* Exercise directions *
Retyping the records exactly, down to the last line, is the whole job.

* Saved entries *
○ ○ ○ ○ ○
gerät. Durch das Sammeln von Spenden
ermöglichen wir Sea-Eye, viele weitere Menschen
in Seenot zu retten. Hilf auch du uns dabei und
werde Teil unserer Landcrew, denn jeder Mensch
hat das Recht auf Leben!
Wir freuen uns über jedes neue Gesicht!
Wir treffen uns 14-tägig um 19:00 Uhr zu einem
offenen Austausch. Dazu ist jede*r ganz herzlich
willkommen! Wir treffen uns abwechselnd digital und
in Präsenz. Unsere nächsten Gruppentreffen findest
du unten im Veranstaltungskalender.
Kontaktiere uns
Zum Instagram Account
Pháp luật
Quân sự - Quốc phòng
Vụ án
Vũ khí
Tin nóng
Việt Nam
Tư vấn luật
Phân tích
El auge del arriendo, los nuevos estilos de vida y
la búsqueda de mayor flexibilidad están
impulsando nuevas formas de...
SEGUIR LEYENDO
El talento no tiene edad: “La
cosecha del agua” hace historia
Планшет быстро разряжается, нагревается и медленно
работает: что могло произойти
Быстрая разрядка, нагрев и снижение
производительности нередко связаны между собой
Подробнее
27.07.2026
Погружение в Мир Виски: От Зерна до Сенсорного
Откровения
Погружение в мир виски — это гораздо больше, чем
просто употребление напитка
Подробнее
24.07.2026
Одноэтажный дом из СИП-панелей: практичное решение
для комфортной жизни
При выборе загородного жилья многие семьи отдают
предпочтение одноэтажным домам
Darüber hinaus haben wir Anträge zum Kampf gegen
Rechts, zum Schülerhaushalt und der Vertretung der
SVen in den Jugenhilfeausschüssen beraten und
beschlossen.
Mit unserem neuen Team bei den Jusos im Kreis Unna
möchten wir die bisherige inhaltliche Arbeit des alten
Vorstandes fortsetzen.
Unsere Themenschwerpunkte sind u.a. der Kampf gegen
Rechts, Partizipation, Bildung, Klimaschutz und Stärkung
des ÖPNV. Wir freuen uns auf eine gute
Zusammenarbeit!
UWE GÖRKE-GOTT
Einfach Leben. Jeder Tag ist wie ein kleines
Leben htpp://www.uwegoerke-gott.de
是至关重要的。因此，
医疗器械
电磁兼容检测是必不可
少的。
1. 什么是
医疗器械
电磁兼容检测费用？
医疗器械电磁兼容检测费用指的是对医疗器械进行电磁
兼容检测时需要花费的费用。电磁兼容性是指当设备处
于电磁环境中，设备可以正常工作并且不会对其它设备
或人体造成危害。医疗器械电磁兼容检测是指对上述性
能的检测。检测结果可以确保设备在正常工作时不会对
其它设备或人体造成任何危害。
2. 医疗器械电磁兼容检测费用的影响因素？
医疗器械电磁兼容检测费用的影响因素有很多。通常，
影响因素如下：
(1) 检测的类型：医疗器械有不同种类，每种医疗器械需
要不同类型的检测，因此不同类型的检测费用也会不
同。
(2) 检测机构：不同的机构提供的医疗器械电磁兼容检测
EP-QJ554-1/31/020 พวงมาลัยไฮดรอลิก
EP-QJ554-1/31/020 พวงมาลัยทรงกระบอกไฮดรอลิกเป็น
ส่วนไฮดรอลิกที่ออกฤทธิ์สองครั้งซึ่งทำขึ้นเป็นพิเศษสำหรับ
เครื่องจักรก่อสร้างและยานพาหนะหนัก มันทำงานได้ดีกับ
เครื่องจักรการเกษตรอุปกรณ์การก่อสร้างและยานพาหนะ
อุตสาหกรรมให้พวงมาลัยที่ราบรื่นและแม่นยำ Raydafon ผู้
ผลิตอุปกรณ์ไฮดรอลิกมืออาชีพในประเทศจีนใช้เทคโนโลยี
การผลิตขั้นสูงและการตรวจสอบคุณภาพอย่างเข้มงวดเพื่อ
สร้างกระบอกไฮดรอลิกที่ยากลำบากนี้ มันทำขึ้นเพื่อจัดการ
○ ○ ○ ○ ○
* Final answer *
gerät. Durch das Sammeln von Spenden
ermöglichen wir Sea-Eye, viele weitere Menschen
in Seenot zu retten. Hilf auch du uns dabei und
werde Teil unserer Landcrew, denn jeder Mensch
hat das Recht auf Leben!
Wir freuen uns über jedes neue Gesicht!
Wir treffen uns 14-tägig um 19:00 Uhr zu einem
offenen Austausch. Dazu ist jede*r ganz herzlich
willkommen! Wir treffen uns abwechselnd digital und
in Präsenz. Unsere nächsten Gruppentreffen findest
du unten im Veranstaltungskalender.
Kontaktiere uns
Zum Instagram Account
Pháp luật
Quân sự - Quốc phòng
Vụ án
Vũ khí
Tin nóng
Việt Nam
Tư vấn luật
Phân tích
El auge del arriendo, los nuevos estilos de vida y
la búsqueda de mayor flexibilidad están
impulsando nuevas formas de...
SEGUIR LEYENDO
El talento no tiene edad: “La
cosecha del agua” hace historia
Планшет быстро разряжается, нагревается и медленно
работает: что могло произойти
Быстрая разрядка, нагрев и снижение
производительности нередко связаны между собой
Подробнее
27.07.2026
Погружение в Мир Виски: От Зерна до Сенсорного
Откровения
Погружение в мир виски — это гораздо больше, чем
просто употребление напитка
Подробнее
24.07.2026
Одноэтажный дом из СИП-панелей: практичное решение
для комфортной жизни
При выборе загородного жилья многие семьи отдают
предпочтение одноэтажным домам
Darüber hinaus haben wir Anträge zum Kampf gegen
Rechts, zum Schülerhaushalt und der Vertretung der
SVen in den Jugenhilfeausschüssen beraten und
beschlossen.
Mit unserem neuen Team bei den Jusos im Kreis Unna
möchten wir die bisherige inhaltliche Arbeit des alten
Vorstandes fortsetzen.
Unsere Themenschwerpunkte sind u.a. der Kampf gegen
Rechts, Partizipation, Bildung, Klimaschutz und Stärkung
des ÖPNV. Wir freuen uns auf eine gute
Zusammenarbeit!
UWE GÖRKE-GOTT
Einfach Leben. Jeder Tag ist wie ein kleines
Leben htpp://www.uwegoerke-gott.de
是至关重要的。因此，
医疗器械
电磁兼容检测是必不可
少的。
1. 什么是
医疗器械
电磁兼容检测费用？
医疗器械电磁兼容检测费用指的是对医疗器械进行电磁
兼容检测时需要花费的费用。电磁兼容性是指当设备处
于电磁环境中，设备可以正常工作并且不会对其它设备
或人体造成危害。医疗器械电磁兼容检测是指对上述性
能的检测。检测结果可以确保设备在正常工作时不会对
其它设备或人体造成任何危害。
2. 医疗器械电磁兼容检测费用的影响因素？
医疗器械电磁兼容检测费用的影响因素有很多。通常，
影响因素如下：
(1) 检测的类型：医疗器械有不同种类，每种医疗器械需
要不同类型的检测，因此不同类型的检测费用也会不
同。
(2) 检测机构：不同的机构提供的医疗器械电磁兼容检测
EP-QJ554-1/31/020 พวงมาลัยไฮดรอลิก
EP-QJ554-1/31/020 พวงมาลัยทรงกระบอกไฮดรอลิกเป็น
ส่วนไฮดรอลิกที่ออกฤทธิ์สองครั้งซึ่งทำขึ้นเป็นพิเศษสำหรับ
เครื่องจักรก่อสร้างและยานพาหนะหนัก มันทำงานได้ดีกับ
เครื่องจักรการเกษตรอุปกรณ์การก่อสร้างและยานพาหนะ
อุตสาหกรรมให้พวงมาลัยที่ราบรื่นและแม่นยำ Raydafon ผู้
ผลิตอุปกรณ์ไฮดรอลิกมืออาชีพในประเทศจีนใช้เทคโนโลยี
การผลิตขั้นสูงและการตรวจสอบคุณภาพอย่างเข้มงวดเพื่อ
สร้างกระบอกไฮดรอลิกที่ยากลำบากนี้ มันทำขึ้นเพื่อจัดการ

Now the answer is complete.